AIM OF THE EXERCISE:
Retype, word for word, every line of the records below starting at the one that contains "DOWNLOAD OUR ITF 2023" and ending at the one that contains "When Ambition Changes in Midlife - And It's"; include both of those lines and nothing more.
Top of INFORMATION GIVEN
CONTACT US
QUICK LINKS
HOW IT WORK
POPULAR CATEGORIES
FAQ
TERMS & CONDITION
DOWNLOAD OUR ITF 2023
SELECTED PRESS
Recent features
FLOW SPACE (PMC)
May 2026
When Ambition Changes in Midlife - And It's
Bottom of INFORMATION GIVEN
Top of INFORMATION GIVEN
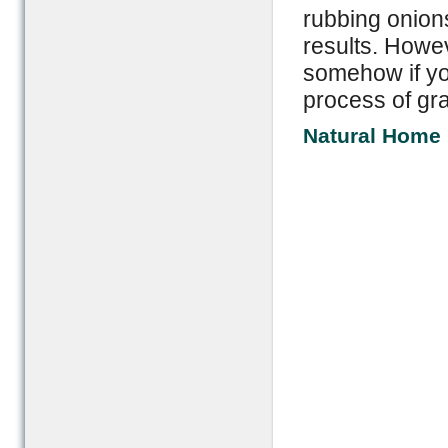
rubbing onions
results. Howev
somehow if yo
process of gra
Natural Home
Bottom of INFORMATION GIVEN
EXERCISE RESPONSE:
DOWNLOAD OUR ITF 2023
SELECTED PRESS
Recent features
FLOW SPACE (PMC)
May 2026
When Ambition Changes in Midlife - And It's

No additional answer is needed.